** Task directions **
Every line containing the word "height" is to be copied from the data below.

┌─ Material provided

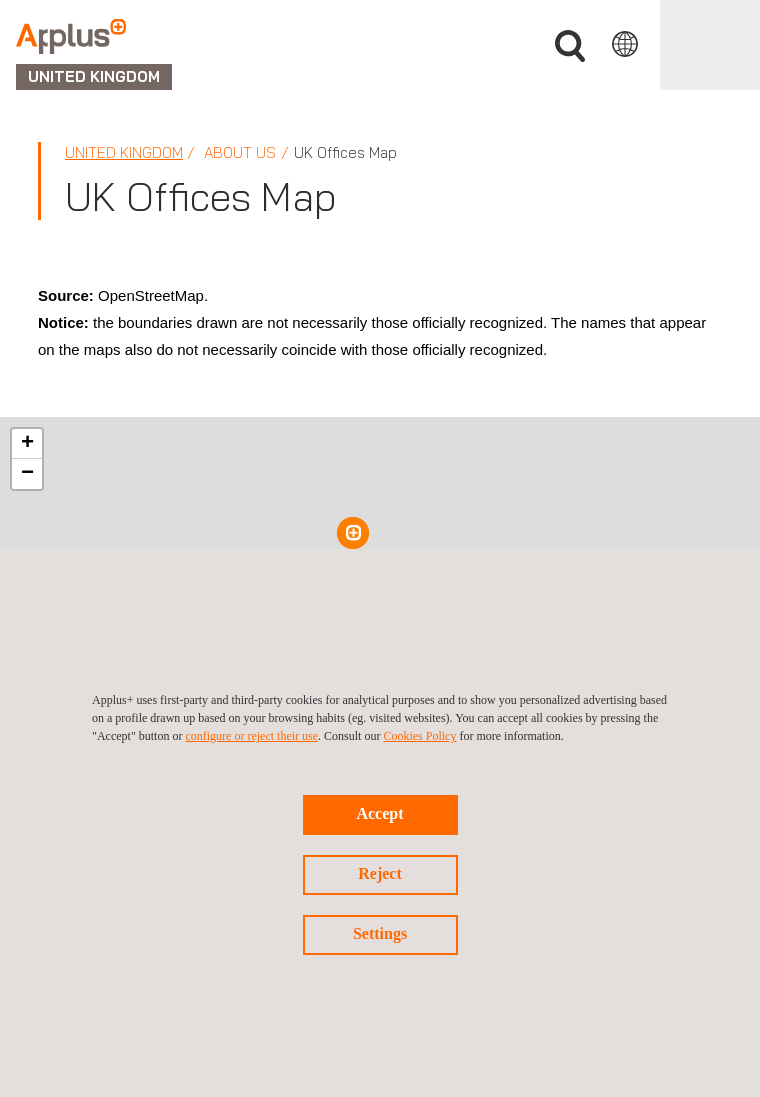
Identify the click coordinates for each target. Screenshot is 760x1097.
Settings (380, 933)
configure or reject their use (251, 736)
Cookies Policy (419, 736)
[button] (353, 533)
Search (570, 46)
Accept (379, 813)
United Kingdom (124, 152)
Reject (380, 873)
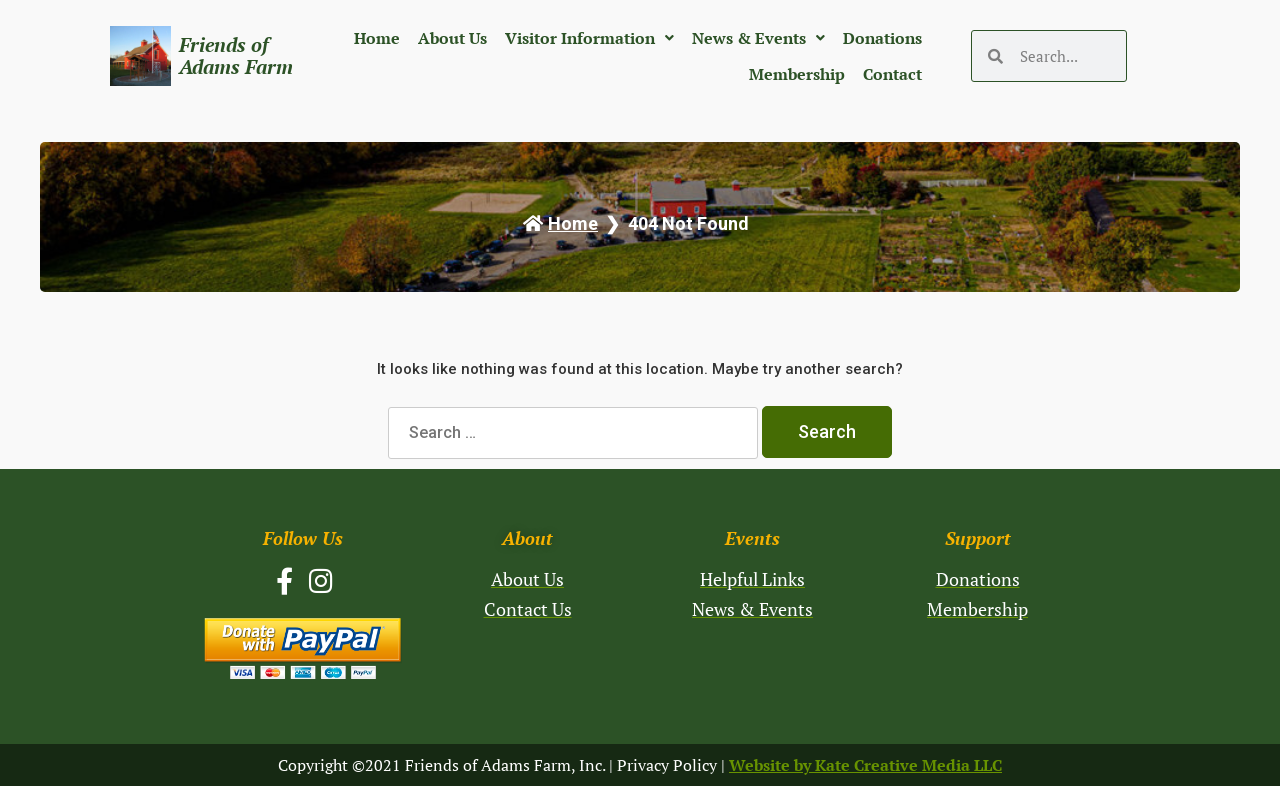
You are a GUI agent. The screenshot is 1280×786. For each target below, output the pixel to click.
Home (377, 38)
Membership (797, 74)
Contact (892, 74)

└─
┌─ Material provided

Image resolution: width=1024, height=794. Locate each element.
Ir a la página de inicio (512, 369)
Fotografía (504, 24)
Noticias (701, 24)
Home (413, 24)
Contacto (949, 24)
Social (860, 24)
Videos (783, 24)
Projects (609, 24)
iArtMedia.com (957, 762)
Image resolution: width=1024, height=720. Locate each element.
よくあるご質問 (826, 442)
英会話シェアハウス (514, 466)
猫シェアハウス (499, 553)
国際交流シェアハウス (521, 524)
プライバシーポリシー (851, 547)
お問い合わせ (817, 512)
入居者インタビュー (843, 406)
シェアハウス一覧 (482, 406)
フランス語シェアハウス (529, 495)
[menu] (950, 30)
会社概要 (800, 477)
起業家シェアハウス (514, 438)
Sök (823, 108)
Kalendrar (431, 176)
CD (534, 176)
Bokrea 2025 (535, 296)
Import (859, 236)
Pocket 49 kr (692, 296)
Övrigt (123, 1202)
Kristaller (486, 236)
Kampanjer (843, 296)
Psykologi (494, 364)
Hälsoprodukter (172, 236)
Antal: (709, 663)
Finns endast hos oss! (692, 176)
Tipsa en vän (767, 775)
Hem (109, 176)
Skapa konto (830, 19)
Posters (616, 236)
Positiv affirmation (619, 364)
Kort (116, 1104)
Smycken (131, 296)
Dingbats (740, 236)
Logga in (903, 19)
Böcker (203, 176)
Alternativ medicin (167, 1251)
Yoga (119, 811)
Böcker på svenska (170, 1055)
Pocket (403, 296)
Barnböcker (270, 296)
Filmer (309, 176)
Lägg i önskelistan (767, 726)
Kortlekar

└─

** Written answer **
Image resolution: width=1024, height=794. Locate each element.
Image resolution: width=1024, height=720. Locate each element.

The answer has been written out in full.